Das war aber noch nicht alles. Sein Stolz würde ihm niemals gestatten, öffentlich einzugestehen, daß er einen Fehler begangen hatte, einen törichten Mißgriff, wie er von einem unreifen Jungen zu erwarten gewesen wäre. Selbst wenn er es über sich vermocht hätte, Maria das Herz zu brechen, so würde er es allein aus diesem Grunde nicht zu einem offenen Bruch haben kommen lassen. Hornblower entsann sich der unanständigen Bemerkungen, die innerhalb der Marine über Nelsons Eheirrungen gemacht wurden, und auch andere Flaggoffiziere hatten reichlich Anlaß zu allerlei Klatsch geboten. Solange er treu zu seiner Gattin stand, blieb er gegen solchen Klatsch gefeit. Die Öffentlichkeit war Exzentrizitäten gegenüber duldsam, verhöhnte jedoch den Schwächling.

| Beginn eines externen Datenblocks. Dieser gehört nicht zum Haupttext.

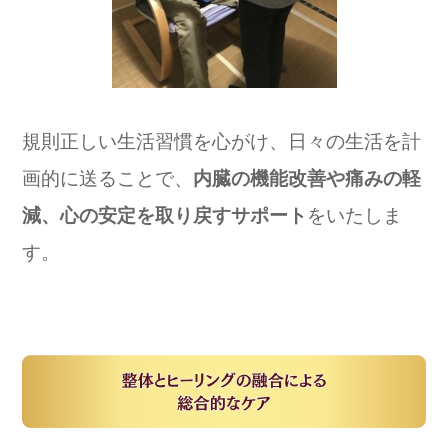
規則正しい生活習慣を心がけ、日々の生活を計
画的に送ることで、
内臓の機能改善や痛みの軽
減、心の安定を取り戻すサポート
をいたしま
す。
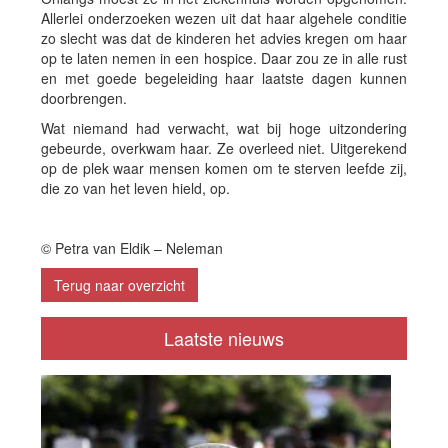
Allerlei onderzoeken wezen uit dat haar algehele conditie
zo slecht was dat de kinderen het advies kregen om haar
op te laten nemen in een hospice. Daar zou ze in alle rust
en met goede begeleiding haar laatste dagen kunnen
doorbrengen.
Wat niemand had verwacht, wat bij hoge uitzondering
gebeurde, overkwam haar. Ze overleed niet. Uitgerekend
op de plek waar mensen komen om te sterven leefde zij,
die zo van het leven hield, op.
© Petra van Eldik – Neleman
Terug naar overzicht
Laatste nieuws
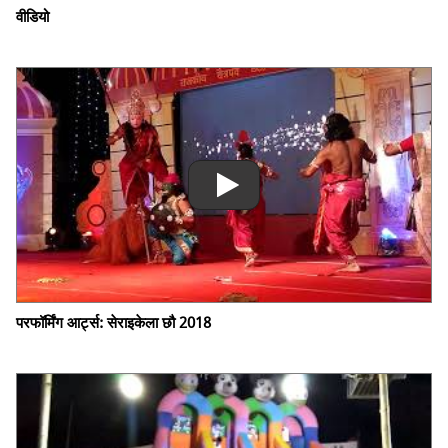
वीडियो
परफॉर्मिंग आर्ट्स: सेराइकेला छौ 2018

Vielleicht wunderte man sich über seine Anhänglichkeit, aber das ließ sich ertragen. Solange er sich den Anschein gab, als sei Maria für ihn die einzige Frau auf der ganzen Welt, waren die Menschen gezwungen anzunehmen, daß sie größere Vorzüge besaß, als der Beschauer zunächst annehmen konnte.

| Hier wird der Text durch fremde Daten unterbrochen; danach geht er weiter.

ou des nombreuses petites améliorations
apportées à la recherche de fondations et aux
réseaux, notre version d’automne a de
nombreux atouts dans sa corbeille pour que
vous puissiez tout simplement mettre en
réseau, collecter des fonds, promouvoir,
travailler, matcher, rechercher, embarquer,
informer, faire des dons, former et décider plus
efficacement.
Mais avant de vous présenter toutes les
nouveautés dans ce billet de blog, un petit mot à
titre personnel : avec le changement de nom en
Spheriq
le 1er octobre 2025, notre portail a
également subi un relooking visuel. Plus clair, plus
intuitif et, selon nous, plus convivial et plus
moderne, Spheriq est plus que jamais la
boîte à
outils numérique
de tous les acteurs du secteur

»In den ›Engel ‹sind wir gebeten worden, nicht wahr, Horatio?« vernahm er plötzlich die Stimme Marias neben sich.
»Ja, allerdings.«
»Wir sind daran vorbeigegangen. Du hörtest mich nicht, als ich es dir vorhin sagte.«
Sie kehrten um. Eine lebhafte Magd führte sie in den kühlen und halbdunklen Hintergrund des Gasthauses. Mehrere Personen befanden sich in dem getäfelten Zimmer, das sie nun betraten, aber für Hornblower war nur eine einzige anwesend. Lady Barbara trug ein graublaues Seidenkleid, das genau der Farbe ihrer Augen entsprach. An einem goldenen Halskettchen hingen zwei Saphire, aber leblos schienen die Edelsteine zu sein, wenn man den Blick jener Augen auf sich gerichtet sah. Hornblower verneigte sich und stellte mit einigen gemurmelten Worten Maria vor. Die Ecken des Zimmers schienen in dichtem Nebel zu liegen, so daß nur Lady Barbaras Erscheinung klar hervortrat Die goldbraune Tönung ihrer Wangen war in der Zwischenzeit geschwunden; weiß war ihre Haut, wie es sich für eine große Dame schickte.

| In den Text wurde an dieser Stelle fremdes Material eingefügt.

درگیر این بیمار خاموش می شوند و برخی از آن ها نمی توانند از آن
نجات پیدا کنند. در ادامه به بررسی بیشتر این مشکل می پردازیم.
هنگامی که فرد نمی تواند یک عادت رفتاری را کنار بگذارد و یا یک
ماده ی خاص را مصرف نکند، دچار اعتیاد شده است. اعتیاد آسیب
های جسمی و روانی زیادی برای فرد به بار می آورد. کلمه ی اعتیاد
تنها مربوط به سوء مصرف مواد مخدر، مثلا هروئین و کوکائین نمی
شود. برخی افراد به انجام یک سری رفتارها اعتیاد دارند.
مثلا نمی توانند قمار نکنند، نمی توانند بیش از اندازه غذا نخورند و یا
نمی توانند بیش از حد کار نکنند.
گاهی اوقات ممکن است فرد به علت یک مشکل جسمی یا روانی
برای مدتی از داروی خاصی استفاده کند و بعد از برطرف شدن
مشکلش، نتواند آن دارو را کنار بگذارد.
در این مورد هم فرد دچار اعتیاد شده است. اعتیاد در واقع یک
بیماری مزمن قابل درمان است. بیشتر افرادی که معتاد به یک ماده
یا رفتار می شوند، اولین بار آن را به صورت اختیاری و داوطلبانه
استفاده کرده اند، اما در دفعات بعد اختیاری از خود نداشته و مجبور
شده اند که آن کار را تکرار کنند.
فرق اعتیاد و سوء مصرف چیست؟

Plötzlich kam es Hornblower zum Bewußtsein, daß jemand schon seit einem Weilchen zu ihm sprach.
»Es ist mir eine große Freude, Sie begrüßen zu können, Herr Kapitän. Darf ich Sie vorstellen?... Herr Kapitän Hornblower, Mrs. Elliott... Herr Kapitän Hornblower, Mrs. Bolton... Der Kommandant meines Flaggschiffes, Herr Kapitän Elliott von der Pluto... Und hier ist auch Herr Kapitän Bolton, der Kommandant der Caligula, der mir erzählt, daß er Sie bereits von der alten Indefatigable her kennt.«
Die Nebelschwaden vor Hornblowers Augen lichteten sich etwas. Er vermochte einige Worte zu stammeln, aber dann erschien zum guten Glück der Wirt mit der Meldung, daß angerichtet sei. Dadurch gewann er wenige Augenblicke zur Sammlung. Die Gesellschaft nahm an einem runden Tische Platz. Ihm gegenüber saß Bolton, dessen offenes, ehrliches Gesicht mit den geröteten Wangen Vertrauen erweckte. Bolton machte durchaus keinen eleganten Eindruck, und das gleiche galt von seiner Gattin, die zur Rechten Hornblowers zwischen ihm und dem Admiral saß. Wie Hornblower zu seiner unermeßlichen Erleichterung feststellte, war sie genauso schlicht und unmodern gekleidet wie Maria.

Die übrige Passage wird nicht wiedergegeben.